> Your assignment
The output should contain the listing word for word and no pictures.

> Supplied material

※ ※ ※

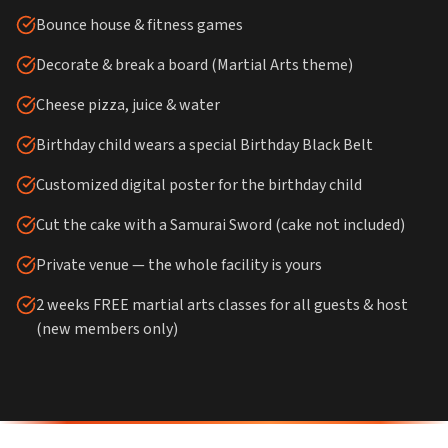
Bounce house & fitness games
Decorate & break a board (Martial Arts theme)
Cheese pizza, juice & water
Birthday child wears a special Birthday Black Belt
Customized digital poster for the birthday child
Cut the cake with a Samurai Sword (cake not included)
Private venue — the whole facility is yours
2 weeks FREE martial arts classes for all guests & host
(new members only)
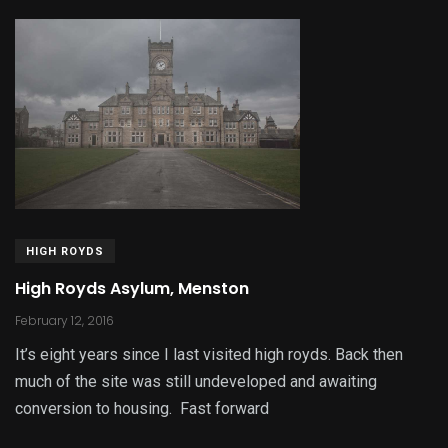
HIGH ROYDS
High Royds Asylum, Menston
February 12, 2016
It’s eight years since I last visited high royds. Back then
much of the site was still undeveloped and awaiting
conversion to housing. Fast forward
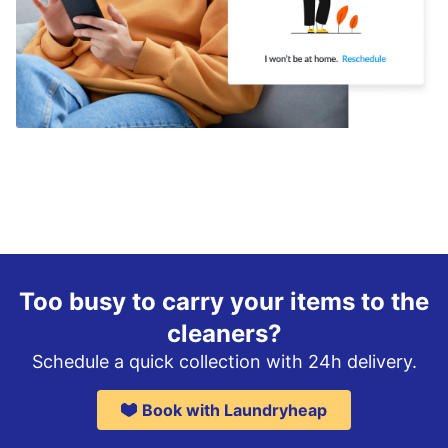
Too busy to carry your items to the
cleaners?
Schedule a quick collection with 24h delivery.
Book with Laundryheap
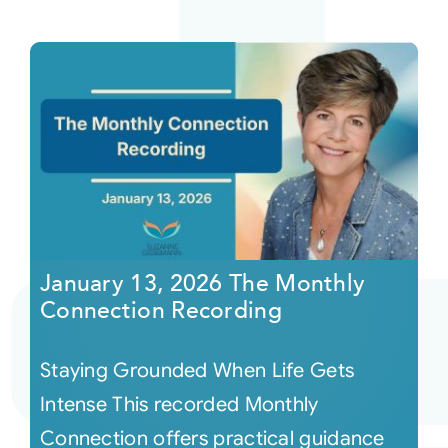
January 13, 2026 The Monthly
Connection Recording
Staying Grounded When Life Gets
Intense This recorded Monthly
Connection offers practical guidance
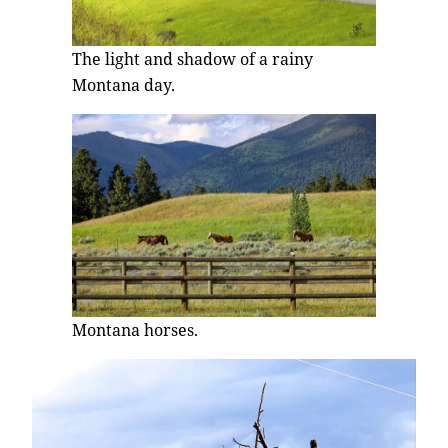
The light and shadow of a rainy
Montana day.
Montana horses.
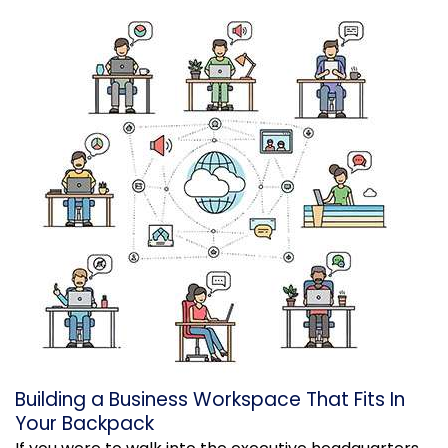
Building a Business Workspace That Fits In
Your Backpack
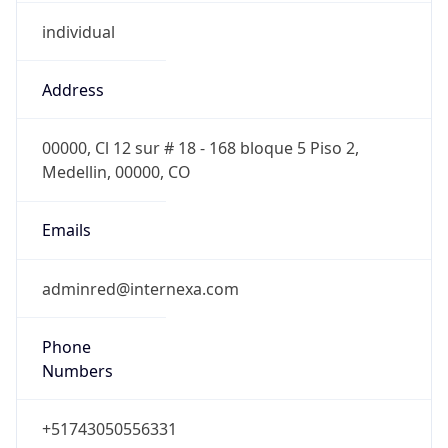
individual
Address
00000, Cl 12 sur # 18 - 168 bloque 5 Piso 2,
Medellin, 00000, CO
Emails
adminred@internexa.com
Phone
Numbers
+51743050556331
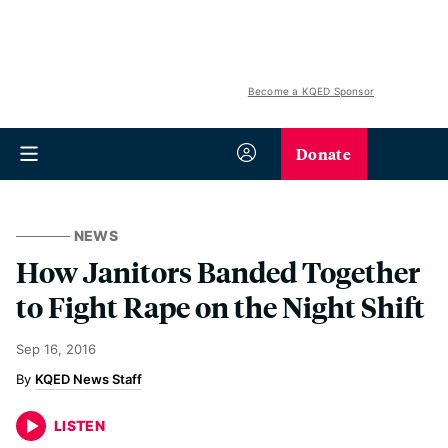
Become a KQED Sponsor
Donate
NEWS
How Janitors Banded Together
to Fight Rape on the Night Shift
Sep 16, 2016
KQED News Staff
LISTEN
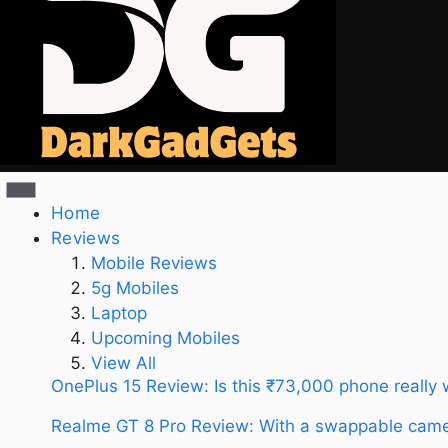
Home
Reviews
Mobile Reviews
5g Mobiles
Laptop
Upcoming Mobiles
View All
OnePlus 15 Review: Is this ₹73,000 phone really
Realme GT 8 Pro Review: With a swappable camer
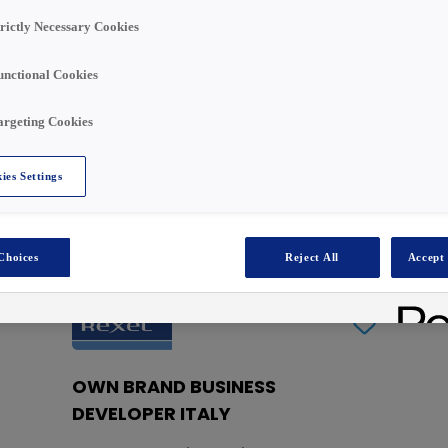
Search
trictly Necessary Cookies
unctional Cookies
argeting Cookies
ies Settings
Choices
Reject All
Accept 
iera in Rexel Italy !
OWN BRAND BUSINESS
DEVELOPER ITALY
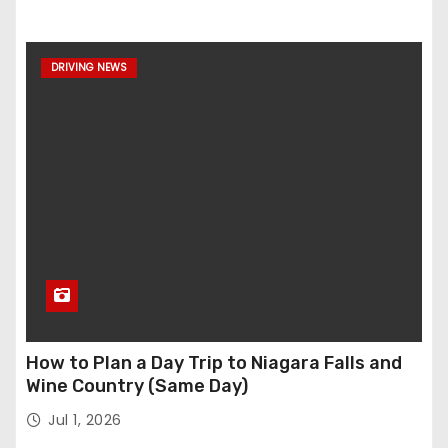
DRIVING NEWS
How to Plan a Day Trip to Niagara Falls and
Wine Country (Same Day)
Jul 1, 2026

※ ※ ※

> Output of the exercise
Bounce house & fitness games
Decorate & break a board (Martial Arts theme)
Cheese pizza, juice & water
Birthday child wears a special Birthday Black Belt
Customized digital poster for the birthday child
Cut the cake with a Samurai Sword (cake not included)
Private venue — the whole facility is yours
2 weeks FREE martial arts classes for all guests & host
(new members only)
HIGH ROYDS
High Royds Asylum, Menston
February 12, 2016
It’s eight years since I last visited high royds. Back then
much of the site was still undeveloped and awaiting
conversion to housing. Fast forward
Too busy to carry your items to the
cleaners?
Schedule a quick collection with 24h delivery.
Book with Laundryheap
January 13, 2026 The Monthly
Connection Recording
Staying Grounded When Life Gets
Intense This recorded Monthly
Connection offers practical guidance
The light and shadow of a rainy
Montana day.
Montana horses.
Building a Business Workspace That Fits In
Your Backpack
individual
Address
00000, Cl 12 sur # 18 - 168 bloque 5 Piso 2,
Medellin, 00000, CO
Emails
adminred@internexa.com
Phone
Numbers
+51743050556331
Become a KQED Sponsor
Donate
NEWS
How Janitors Banded Together
to Fight Rape on the Night Shift
Sep 16, 2016
KQED News Staff
LISTEN
Home
Reviews
Mobile Reviews
5g Mobiles
Laptop
Upcoming Mobiles
View All
OnePlus 15 Review: Is this ₹73,000 phone really
Realme GT 8 Pro Review: With a swappable camer
Search
trictly Necessary Cookies
unctional Cookies
argeting Cookies
ies Settings
Choices
Reject All
Accept 
iera in Rexel Italy !
OWN BRAND BUSINESS
DEVELOPER ITALY
DRIVING NEWS
How to Plan a Day Trip to Niagara Falls and
Wine Country (Same Day)
Jul 1, 2026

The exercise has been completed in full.